→ What to work on
In how many lines of the material below does the string "filter" appear? Answer with a single number.

→ Provided data
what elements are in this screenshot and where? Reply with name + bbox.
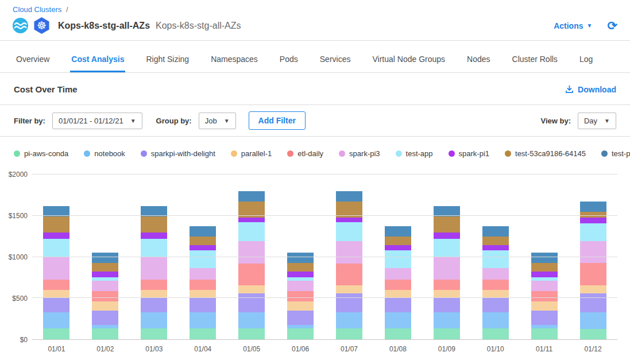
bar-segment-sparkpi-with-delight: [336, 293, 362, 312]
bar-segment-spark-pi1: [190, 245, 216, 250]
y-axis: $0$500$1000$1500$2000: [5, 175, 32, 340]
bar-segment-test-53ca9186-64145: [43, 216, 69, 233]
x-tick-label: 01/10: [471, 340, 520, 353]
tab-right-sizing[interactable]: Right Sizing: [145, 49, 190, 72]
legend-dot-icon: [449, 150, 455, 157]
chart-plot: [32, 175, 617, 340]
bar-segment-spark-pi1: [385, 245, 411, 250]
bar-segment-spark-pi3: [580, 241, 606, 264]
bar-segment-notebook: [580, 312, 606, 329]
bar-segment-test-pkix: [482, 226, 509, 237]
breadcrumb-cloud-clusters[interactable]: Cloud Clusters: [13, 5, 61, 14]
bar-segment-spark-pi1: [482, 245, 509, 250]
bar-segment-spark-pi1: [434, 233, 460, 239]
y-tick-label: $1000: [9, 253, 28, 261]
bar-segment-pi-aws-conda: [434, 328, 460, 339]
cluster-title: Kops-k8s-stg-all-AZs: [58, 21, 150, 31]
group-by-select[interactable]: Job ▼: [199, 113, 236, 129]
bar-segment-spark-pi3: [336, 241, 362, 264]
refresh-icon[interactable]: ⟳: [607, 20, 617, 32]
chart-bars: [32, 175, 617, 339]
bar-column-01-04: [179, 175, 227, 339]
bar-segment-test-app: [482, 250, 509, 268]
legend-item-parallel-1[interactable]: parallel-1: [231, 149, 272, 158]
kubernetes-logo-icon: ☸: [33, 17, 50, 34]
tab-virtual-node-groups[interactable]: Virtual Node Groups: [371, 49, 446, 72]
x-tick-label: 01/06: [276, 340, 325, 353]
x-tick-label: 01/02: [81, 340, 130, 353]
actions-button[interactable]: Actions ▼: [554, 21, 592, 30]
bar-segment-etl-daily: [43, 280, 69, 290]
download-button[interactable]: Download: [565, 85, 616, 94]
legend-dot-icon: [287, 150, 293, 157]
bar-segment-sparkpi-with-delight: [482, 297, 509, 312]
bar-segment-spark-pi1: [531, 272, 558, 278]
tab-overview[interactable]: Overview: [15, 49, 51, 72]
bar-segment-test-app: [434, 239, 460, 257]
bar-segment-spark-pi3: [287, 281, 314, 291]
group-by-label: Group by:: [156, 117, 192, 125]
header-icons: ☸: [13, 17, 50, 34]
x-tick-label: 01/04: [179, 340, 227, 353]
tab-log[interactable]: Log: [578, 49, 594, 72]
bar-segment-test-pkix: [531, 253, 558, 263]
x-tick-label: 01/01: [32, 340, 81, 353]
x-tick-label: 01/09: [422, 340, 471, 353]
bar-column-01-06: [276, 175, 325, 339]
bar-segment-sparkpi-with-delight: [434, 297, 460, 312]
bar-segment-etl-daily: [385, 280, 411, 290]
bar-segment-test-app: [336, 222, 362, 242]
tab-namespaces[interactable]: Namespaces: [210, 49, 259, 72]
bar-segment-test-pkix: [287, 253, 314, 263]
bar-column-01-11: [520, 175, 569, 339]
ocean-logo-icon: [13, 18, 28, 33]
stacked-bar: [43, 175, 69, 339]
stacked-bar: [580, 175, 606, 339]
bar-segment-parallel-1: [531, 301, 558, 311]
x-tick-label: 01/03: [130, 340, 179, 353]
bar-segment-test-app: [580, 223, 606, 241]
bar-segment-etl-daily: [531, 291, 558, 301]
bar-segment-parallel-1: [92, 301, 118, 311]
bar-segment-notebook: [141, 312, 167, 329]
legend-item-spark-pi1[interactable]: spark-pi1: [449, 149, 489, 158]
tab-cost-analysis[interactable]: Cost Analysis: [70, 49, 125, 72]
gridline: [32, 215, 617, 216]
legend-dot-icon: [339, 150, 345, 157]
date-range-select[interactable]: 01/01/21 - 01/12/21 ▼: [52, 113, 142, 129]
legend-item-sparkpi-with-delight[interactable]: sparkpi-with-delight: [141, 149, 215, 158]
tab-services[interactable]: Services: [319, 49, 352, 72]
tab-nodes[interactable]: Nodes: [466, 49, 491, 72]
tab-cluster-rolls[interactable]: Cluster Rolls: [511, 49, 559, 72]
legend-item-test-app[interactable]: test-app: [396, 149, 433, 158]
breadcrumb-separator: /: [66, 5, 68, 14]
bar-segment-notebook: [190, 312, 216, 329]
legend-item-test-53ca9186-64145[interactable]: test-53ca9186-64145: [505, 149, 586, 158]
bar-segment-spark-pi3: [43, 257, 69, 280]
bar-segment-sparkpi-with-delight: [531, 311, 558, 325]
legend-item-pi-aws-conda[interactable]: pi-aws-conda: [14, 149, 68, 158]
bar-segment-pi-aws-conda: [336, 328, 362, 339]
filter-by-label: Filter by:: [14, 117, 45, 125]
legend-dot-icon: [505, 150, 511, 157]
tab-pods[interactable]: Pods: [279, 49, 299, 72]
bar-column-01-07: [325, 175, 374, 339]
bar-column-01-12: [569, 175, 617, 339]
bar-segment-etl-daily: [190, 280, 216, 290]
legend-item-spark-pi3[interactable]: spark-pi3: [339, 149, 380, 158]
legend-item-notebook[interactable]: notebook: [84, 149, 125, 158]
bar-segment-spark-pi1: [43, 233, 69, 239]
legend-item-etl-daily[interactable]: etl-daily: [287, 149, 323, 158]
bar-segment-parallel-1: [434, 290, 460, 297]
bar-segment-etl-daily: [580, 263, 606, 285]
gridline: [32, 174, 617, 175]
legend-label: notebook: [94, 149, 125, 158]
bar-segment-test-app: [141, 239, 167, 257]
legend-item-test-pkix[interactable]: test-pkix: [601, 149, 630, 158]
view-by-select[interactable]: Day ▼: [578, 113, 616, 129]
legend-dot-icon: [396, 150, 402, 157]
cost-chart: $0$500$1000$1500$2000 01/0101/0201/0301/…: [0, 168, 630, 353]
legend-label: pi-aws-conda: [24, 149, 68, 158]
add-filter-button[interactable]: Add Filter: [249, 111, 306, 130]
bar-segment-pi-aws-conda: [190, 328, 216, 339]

---

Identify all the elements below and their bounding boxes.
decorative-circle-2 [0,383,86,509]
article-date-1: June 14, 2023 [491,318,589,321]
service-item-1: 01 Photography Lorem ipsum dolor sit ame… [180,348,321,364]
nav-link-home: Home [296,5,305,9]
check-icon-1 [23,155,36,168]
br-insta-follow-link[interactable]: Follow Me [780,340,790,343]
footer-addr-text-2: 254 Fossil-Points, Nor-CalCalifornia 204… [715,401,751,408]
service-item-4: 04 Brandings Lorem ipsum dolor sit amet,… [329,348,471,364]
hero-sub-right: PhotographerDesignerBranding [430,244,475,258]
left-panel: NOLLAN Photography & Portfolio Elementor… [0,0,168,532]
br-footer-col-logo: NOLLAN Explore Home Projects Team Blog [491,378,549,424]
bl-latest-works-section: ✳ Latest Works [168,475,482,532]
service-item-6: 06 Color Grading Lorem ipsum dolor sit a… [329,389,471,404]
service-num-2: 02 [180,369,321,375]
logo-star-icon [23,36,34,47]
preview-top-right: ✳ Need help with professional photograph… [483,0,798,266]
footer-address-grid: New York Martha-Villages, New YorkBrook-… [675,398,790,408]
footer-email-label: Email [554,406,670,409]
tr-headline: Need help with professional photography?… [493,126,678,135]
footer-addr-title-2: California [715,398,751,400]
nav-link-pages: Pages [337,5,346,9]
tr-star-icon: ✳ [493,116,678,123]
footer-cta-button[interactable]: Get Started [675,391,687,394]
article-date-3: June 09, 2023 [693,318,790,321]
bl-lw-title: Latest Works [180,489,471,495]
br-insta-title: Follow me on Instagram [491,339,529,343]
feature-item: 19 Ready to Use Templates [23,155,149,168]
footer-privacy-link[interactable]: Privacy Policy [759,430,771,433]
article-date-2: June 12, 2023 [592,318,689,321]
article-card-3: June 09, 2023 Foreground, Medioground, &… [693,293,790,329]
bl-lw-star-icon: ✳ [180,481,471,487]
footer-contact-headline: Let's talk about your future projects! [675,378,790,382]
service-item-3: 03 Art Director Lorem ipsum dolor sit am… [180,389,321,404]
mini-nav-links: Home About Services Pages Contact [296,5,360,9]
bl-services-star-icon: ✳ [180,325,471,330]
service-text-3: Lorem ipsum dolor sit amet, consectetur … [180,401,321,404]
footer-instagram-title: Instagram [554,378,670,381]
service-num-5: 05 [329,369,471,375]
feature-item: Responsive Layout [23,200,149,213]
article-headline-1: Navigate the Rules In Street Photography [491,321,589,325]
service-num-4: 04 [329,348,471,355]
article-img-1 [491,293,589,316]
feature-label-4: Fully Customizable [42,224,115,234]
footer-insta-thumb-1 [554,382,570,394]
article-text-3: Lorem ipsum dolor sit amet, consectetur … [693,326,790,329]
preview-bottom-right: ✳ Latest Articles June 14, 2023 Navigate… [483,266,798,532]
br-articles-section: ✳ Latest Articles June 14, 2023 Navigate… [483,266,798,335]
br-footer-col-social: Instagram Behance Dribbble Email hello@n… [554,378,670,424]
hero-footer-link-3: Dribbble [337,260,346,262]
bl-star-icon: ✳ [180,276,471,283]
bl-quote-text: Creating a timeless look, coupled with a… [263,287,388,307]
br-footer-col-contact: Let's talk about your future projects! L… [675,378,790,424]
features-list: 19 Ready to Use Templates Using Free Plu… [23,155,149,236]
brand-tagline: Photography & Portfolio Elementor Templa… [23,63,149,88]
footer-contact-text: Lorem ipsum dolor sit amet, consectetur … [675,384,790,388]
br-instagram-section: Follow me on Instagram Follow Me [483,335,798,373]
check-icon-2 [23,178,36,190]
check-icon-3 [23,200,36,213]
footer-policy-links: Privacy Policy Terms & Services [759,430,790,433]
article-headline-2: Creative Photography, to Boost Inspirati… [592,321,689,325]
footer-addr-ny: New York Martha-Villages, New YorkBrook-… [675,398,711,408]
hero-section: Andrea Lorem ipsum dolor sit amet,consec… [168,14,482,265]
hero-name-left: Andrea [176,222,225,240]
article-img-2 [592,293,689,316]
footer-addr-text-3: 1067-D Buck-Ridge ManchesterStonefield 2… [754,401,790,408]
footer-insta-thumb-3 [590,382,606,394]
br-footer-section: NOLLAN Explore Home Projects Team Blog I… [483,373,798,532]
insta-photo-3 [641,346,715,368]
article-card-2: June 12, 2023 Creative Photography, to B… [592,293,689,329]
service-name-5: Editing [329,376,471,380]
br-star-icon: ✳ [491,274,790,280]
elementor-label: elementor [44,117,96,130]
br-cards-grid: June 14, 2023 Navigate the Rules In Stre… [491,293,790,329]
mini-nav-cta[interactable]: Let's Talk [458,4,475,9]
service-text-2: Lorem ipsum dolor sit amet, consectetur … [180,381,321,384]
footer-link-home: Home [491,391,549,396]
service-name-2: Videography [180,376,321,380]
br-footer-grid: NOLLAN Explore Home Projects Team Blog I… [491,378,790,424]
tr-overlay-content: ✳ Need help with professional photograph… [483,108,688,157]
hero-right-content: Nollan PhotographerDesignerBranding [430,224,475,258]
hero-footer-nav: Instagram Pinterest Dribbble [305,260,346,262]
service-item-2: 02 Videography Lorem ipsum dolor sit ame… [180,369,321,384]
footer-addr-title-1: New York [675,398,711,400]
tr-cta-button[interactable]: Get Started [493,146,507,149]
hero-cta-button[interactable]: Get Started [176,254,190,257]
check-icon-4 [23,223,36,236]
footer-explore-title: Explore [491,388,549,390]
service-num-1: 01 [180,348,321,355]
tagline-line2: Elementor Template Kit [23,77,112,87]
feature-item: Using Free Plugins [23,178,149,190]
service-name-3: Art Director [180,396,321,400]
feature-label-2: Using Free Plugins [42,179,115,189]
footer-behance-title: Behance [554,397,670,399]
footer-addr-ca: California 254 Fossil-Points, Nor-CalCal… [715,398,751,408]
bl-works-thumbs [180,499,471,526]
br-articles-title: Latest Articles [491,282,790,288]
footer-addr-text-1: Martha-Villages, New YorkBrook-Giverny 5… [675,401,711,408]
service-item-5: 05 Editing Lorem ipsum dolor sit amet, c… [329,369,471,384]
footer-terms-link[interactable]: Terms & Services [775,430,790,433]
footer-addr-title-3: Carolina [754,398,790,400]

→ Result of this exercise
2